Welcome to the family, new van!

Welcome to the family, new van.  She has a lot of miles ahead of her.

Cooper poses with his counselors at Springhill.

The gang is all back together after three boys spent a week at Springhill Camp.

I vividly remember when she became part of our family.  It was right before a family vacation to Michigan, and I was pregnant with Cooper.

By she, I'm referring to our minivan.

And for those who may not know Cooper, he is about to enter middle school.

You do the math.

In van years, she was old.  In fact, within the last several months, she had entered hospice.

Throughout the years, her once shiny exterior became tarnished with a collection of dents and bangs.  Once the first dent happened, we sort of lost the will to fight it.  The interior didn't look much better.  When we acquired the van, we were knee-deep in the goldfish and sippy cup years.  At points, it felt like the goldfish were multiplying and practically swimming on the floor. 

As the boys aged, so did the amount of snacks, trash, and crumbs they contributed to the van.  No joke: once we were doing a deep clean of the van and found a FULL sandwich wedged underneath a seat.  I wish I could say this was the worst of our discoveries; but as a courtesy to anyone who may be reading this while eating, I will hold back many of the filthiest memories.

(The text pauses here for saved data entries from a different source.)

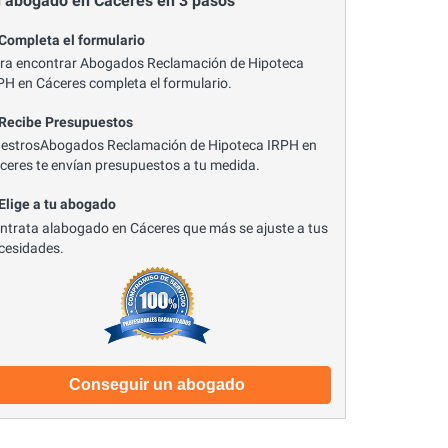
 abogado en Cáceres en 3 pasos
 Completa el formulario
ra encontrar Abogados Reclamación de Hipoteca
PH en Cáceres completa el formulario.
 Recibe Presupuestos
estrosAbogados Reclamación de Hipoteca IRPH en
ceres te envían presupuestos a tu medida.
 Elige a tu abogado
ntrata alabogado en Cáceres que más se ajuste a tus
cesidades.
Conseguir un abogado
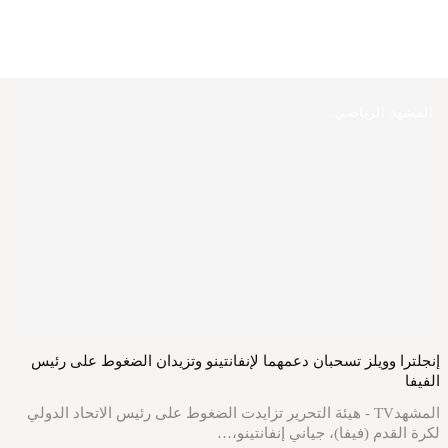
المشهد الرياضي
إنجلترا وويلز تسحبان دعمهما لإنفانتينو وتزيدان الضغوط على رئيس
الفيفا
المشهدTV - هيئة التحرير تزايدت الضغوط على رئيس الاتحاد الدولي
لكرة القدم (فيفا)، جياني إنفانتينو،…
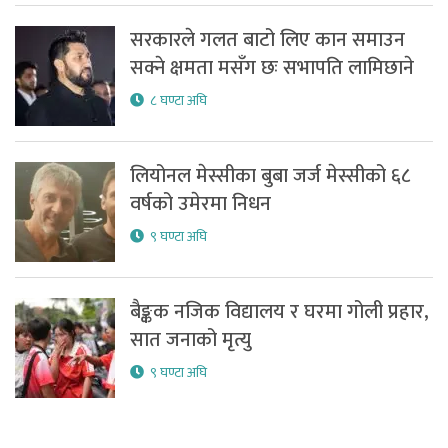
सरकारले गलत बाटो लिए कान समाउन
सक्ने क्षमता मसँग छः सभापति लामिछाने
८ घण्टा अघि
लियोनल मेस्सीका बुबा जर्ज मेस्सीको ६८
वर्षको उमेरमा निधन
९ घण्टा अघि
बैङ्कक नजिक विद्यालय र घरमा गोली प्रहार,
सात जनाको मृत्यु
९ घण्टा अघि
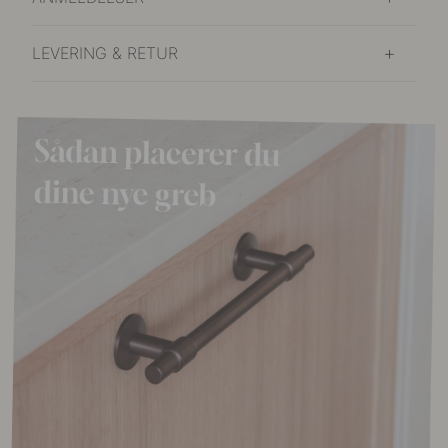
LEVERING & RETUR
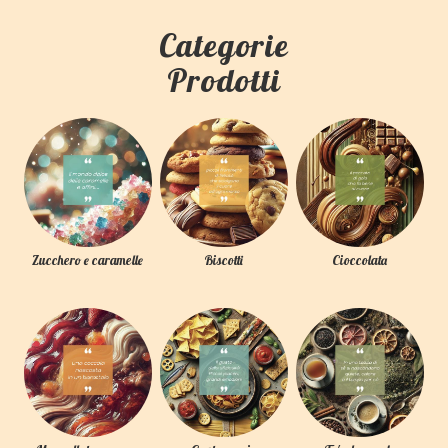
Categorie
Prodotti
Zucchero e caramelle
Biscotti
Cioccolata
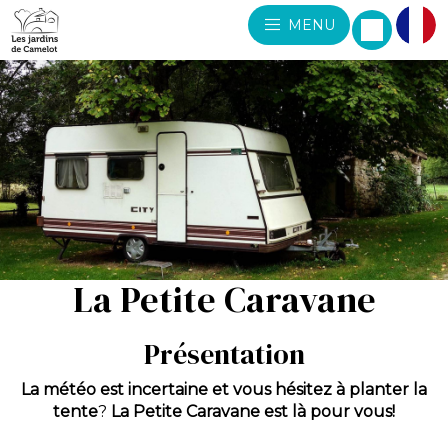
MENU
La Petite Caravane
Présentation
La météo est incertaine et vous hésitez à planter la
tente
?
La Petite Caravane est là pour vous!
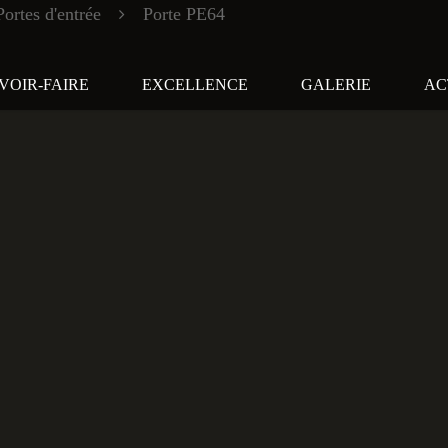
Portes d'entrée
Porte PE64
VOIR-FAIRE
EXCELLENCE
GALERIE
AC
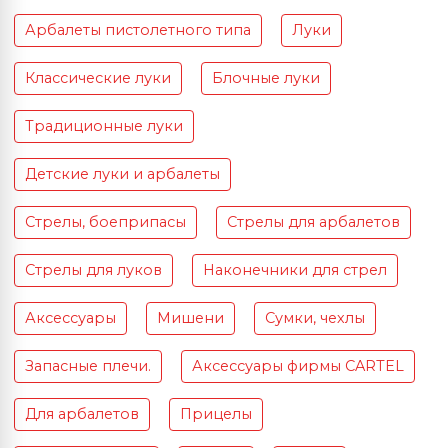
Арбалеты пистолетного типа
Луки
Классические луки
Блочные луки
Традиционные луки
Детские луки и арбалеты
Стрелы, боеприпасы
Стрелы для арбалетов
Стрелы для луков
Наконечники для стрел
Аксессуары
Мишени
Сумки, чехлы
Запасные плечи.
Аксессуары фирмы CARTEL
Для арбалетов
Прицелы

I think my van put my father-in-law, a former car dealer, into full-blown panic attacks.  Once when we were out of town and he was managing the boys, he surprised us with a full detail of our van.  This was one of the sweetest gestures I've ever encountered (and I'm sure a way he could cart the boys around without feeling the need to put his head between his knees and take breaths into a paper bag).

After ten years and 214,000 miles, we knew it was time.  Our van has served us faithfully for a decade, but she was ready to go where old vans find rest.  (God bless her.)

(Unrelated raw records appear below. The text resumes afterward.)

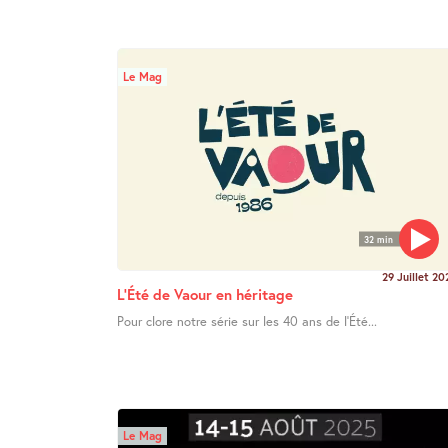
Le Mag
32 min
29 Juillet 20
L’Été de Vaour en héritage
Pour clore notre série sur les 40 ans de l’Été...
Le Mag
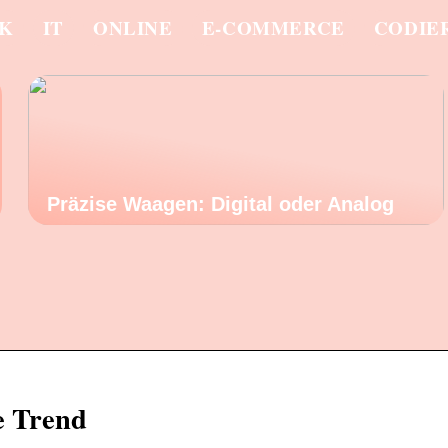
IK
IT
ONLINE
E-COMMERCE
CODIE
Präzise Waagen: Digital oder Analog
e Trend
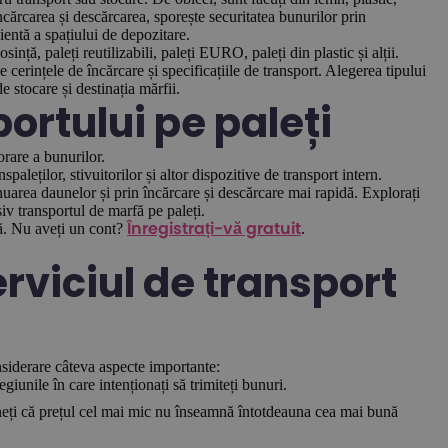
încărcarea și descărcarea, sporește securitatea bunurilor prin
cientă a spațiului de depozitare.
osință, paleți reutilizabili, paleți EURO, paleți din plastic și alții.
de cerințele de încărcare și specificațiile de transport. Alegerea tipului
e stocare și destinația mărfii.
ortului pe paleți
orare a bunurilor.
paleților, stivuitorilor și altor dispozitive de transport intern.
nuarea daunelor și prin încărcare și descărcare mai rapidă. Explorați
siv transportul de marfă pe paleți.
lă. Nu aveți un cont?
.
Înregistrați-vă gratuit
rviciul de transport
onsiderare câteva aspecte importante:
giunile în care intenționați să trimiteți bunuri.
ețineți că prețul cel mai mic nu înseamnă întotdeauna cea mai bună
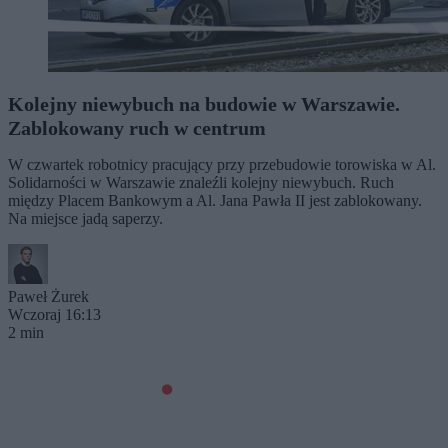
Kolejny niewybuch na budowie w Warszawie.
Zablokowany ruch w centrum
W czwartek robotnicy pracujący przy przebudowie torowiska w Al.
Solidarności w Warszawie znaleźli kolejny niewybuch. Ruch
między Placem Bankowym a Al. Jana Pawła II jest zablokowany.
Na miejsce jadą saperzy.
Paweł Żurek
Wczoraj 16:13
2 min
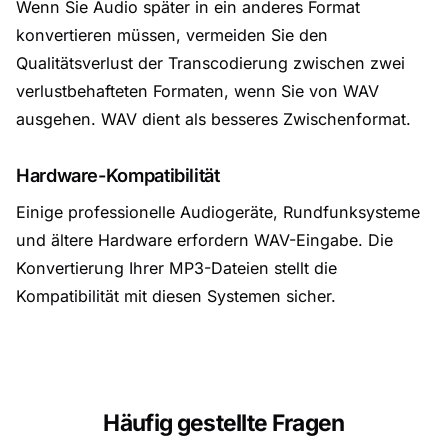
Wenn Sie Audio später in ein anderes Format
konvertieren müssen, vermeiden Sie den
Qualitätsverlust der Transcodierung zwischen zwei
verlustbehafteten Formaten, wenn Sie von WAV
ausgehen. WAV dient als besseres Zwischenformat.
Hardware-Kompatibilität
Einige professionelle Audiogeräte, Rundfunksysteme
und ältere Hardware erfordern WAV-Eingabe. Die
Konvertierung Ihrer MP3-Dateien stellt die
Kompatibilität mit diesen Systemen sicher.
Häufig gestellte Fragen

When Chris pulled into the dealership and asked the sales representative the trade in value of our van, he replied, "You will have to give us $800 to take it off your hands."

We worked out a few dollars for her trade, gave the keys to the dealer, and walked away with a newer, sturdier model.  I'm grateful to now have a new car with enough power outlets to light up a Christmas tree (and without a cassette player).  

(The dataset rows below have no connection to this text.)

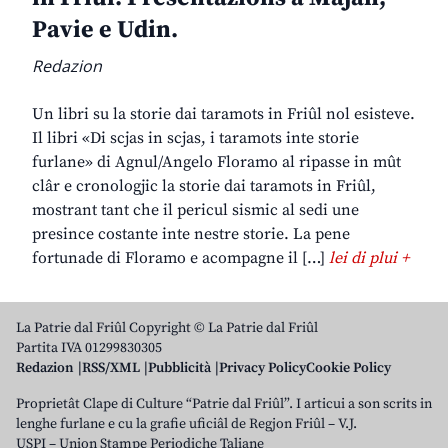
Pavie e Udin.
Redazion
Un libri su la storie dai taramots in Friûl nol esisteve.
Il libri «Di scjas in scjas, i taramots inte storie
furlane» di Agnul/Angelo Floramo al ripasse in mût
clâr e cronologjic la storie dai taramots in Friûl,
mostrant tant che il pericul sismic al sedi une
presince costante inte nestre storie. La pene
fortunade di Floramo e acompagne il […]
lei di plui +
La Patrie dal Friûl Copyright © La Patrie dal Friûl
Partita IVA 01299830305
Redazion
RSS/XML
Pubblicità
Privacy Policy
Cookie Policy
Proprietât Clape di Culture “Patrie dal Friûl”. I articui a son scrits in
lenghe furlane e cu la grafie uficiâl de Regjon Friûl – V.J.
USPI – Union Stampe Periodiche Taliane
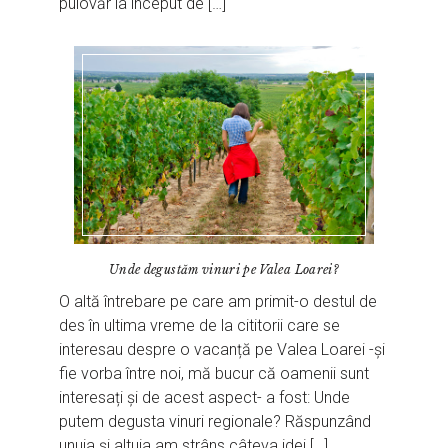
pulovăr la început de […]
Unde degustăm vinuri pe Valea Loarei?
O altă întrebare pe care am primit-o destul de
des în ultima vreme de la cititorii care se
interesau despre o vacanță pe Valea Loarei -și
fie vorba între noi, mă bucur că oamenii sunt
interesați și de acest aspect- a fost: Unde
putem degusta vinuri regionale? Răspunzând
unuia și altuia am strâns câteva idei […]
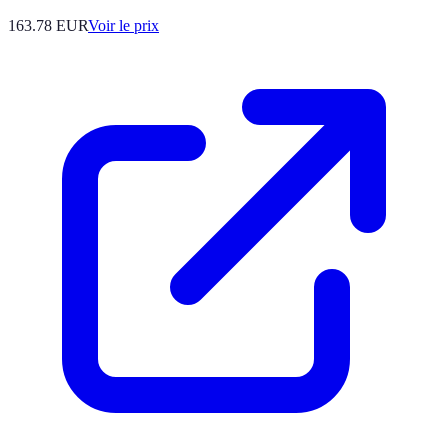
163.78
EUR
Voir le prix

 While I'm happy to be the owner of a new van, I have mixed emotions about leaving my old one.  This van's predecessor carted us safely through hundreds of thousands of miles, to and from numerous family milestones, while we engaged in conversations that ranged from the hysterical to the heartbreaking.  We strapped brand new babies, fresh from the hospital, into her car seats.  We cautiously placed unseasoned potty trainers into her boosters (and prayed for dry seats).  She carried too many carpools to count.  She transporting both the winning and losing teams, science fair projects, camp gear, Costco runs, and anything and everything in between.

I imagine this new van will be present during the next chapter of family events and the many milestones to come.  

I told my new van she has big wheels to fill.